Enya Just Made a Guitar Anyone Can Play for $199

Most of us have a complicated relationship with music-making. We admire people who can pick up an instrument and just… play. We’ve maybe even tried it ourselves, signed up for guitar lessons that lasted exactly three weeks, or downloaded an app that promised to teach us a song a day. And then we moved on. Enya Music is betting that the gap between “I wish I could play something” and “I’m actually playing something” isn’t about talent. It’s about friction.

The Cyber-G Pocket is their latest argument for that theory. Folded up, it looks like a chunky, pill-shaped Bluetooth speaker, the kind you’d toss in a bag without thinking about it. Open it out, and it unfolds into a compact, geometric guitar silhouette with 14 chord pads along the neck and a silicone strumming surface where the strings would be. No traditional strings, no frets to press down, no painful fingertip calluses during the learning curve. Just tap a pad, flick across the surface, and the Cyber-G Pocket fills in the rest.

Designer: Enya Music

To be clear, this is not a guitar. It’s not trying to be. Enya pitches it as a smart music gadget for casual gatherings, campfires, and spontaneous sing-alongs, and that framing matters. If you go in expecting to learn actual guitar technique, you’ll be disappointed. If you go in expecting to have a genuinely good time making music with friends who have no idea what a G chord is, you’ll probably love it.

The hardware is more considered than it looks. Inside are dual 10-watt full-range drivers covering a frequency range from 40Hz to 20kHz, which is a real, capable speaker for a device this size. The 3,250 mAh battery gives you around eight hours of play, and it fully charges in two hours via USB-C. That same port doubles as a digital audio transfer connection if you want to record directly to your phone or computer. There’s also a 3.5mm jack for routing into an amp or headphones. It folds down to 231 x 73 x 95mm, which is, to be fair, not exactly pocket-sized despite the name, but it’s genuinely compact enough to justify the travel pitch.
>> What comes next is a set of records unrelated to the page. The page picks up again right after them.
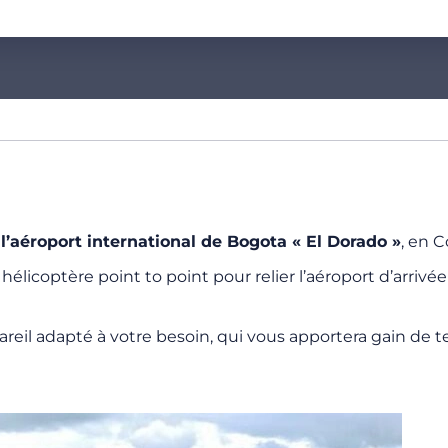
à
l’aéroport international de Bogota « El Dorado »
, en 
coptère point to point pour relier l’aéroport d’arrivée au
reil adapté à votre besoin, qui vous apportera gain de t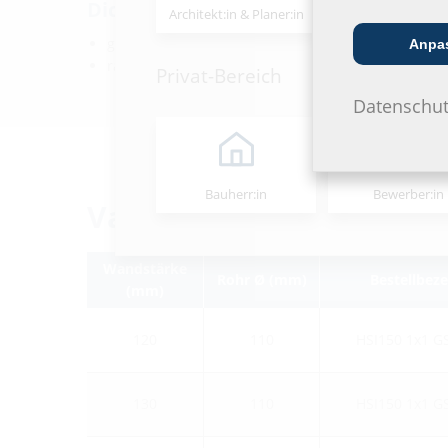
Dichtheit:
Architekt:in & Planer:in
Handels­partner
gas- und wasserdicht bis 0,5 bar
Anpa
radonsicher
Privat-Bereich
Datenschut
Bauherr:in
Bewerber:in
Varianten
Wandstärke
Rohr Ø (mm)
Bestellbez
(mm)
120
110
HSI150 1x1 G
130
110
HSI150 1x1 G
The Enya Music app is where the real depth lives. From there, you can access sheet music, adjust chord assignments, choose from over 15 tones ranging from acoustic warmth to synth textures, and switch between Sing & Play mode or Solo mode. The built-in drum and bass function means you can hit the Cyber-G logo button and instantly have a backing rhythm synced to your chord playing. For a room full of people who want to feel like a band for twenty minutes, that’s actually a pretty delightful trick.
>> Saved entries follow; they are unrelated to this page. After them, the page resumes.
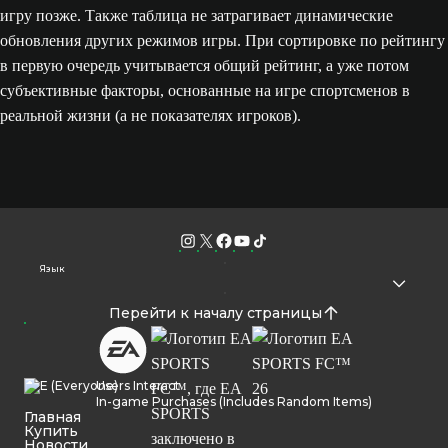
игру позже. Также таблица не затрагивает динамические
обновления других режимов игры. При сортировке по рейтингу
в первую очередь учитывается общий рейтинг, а уже потом
субъективные факторы, основанные на игре спортсменов в
реальной жизни (а не показателях игроков).
Язык
Перейти к началу страницы
Users Interact
In-game Purchases (Includes Random Items)
Главная
Купить
Новости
Enya isn’t new to this space. They’ve been building accessible smart guitars since 2022 with products like the Nexg, and the Cyber-G line has grown into a whole ecosystem with multiple form factors. The Pocket feels like the most socially oriented version yet, designed less for solo practice and more for pulling people together who would otherwise just scroll their phones.

Starting at $199, it sits in that pricing zone where it’s more than an impulse buy but not so far out of reach that it feels precious. You’d use it, you’d leave it on the coffee table, you’d pull it out when friends came over. That’s kind of the point.

Whether or not it qualifies as a “real” instrument is a question worth skipping entirely. Not everything has to earn its place through traditional definitions. The Cyber-G Pocket is genuinely thoughtful design applied to a very human desire: to make something that sounds like music without needing years of practice to get there. That’s not a consolation prize. For most people, that’s exactly what they actually wanted.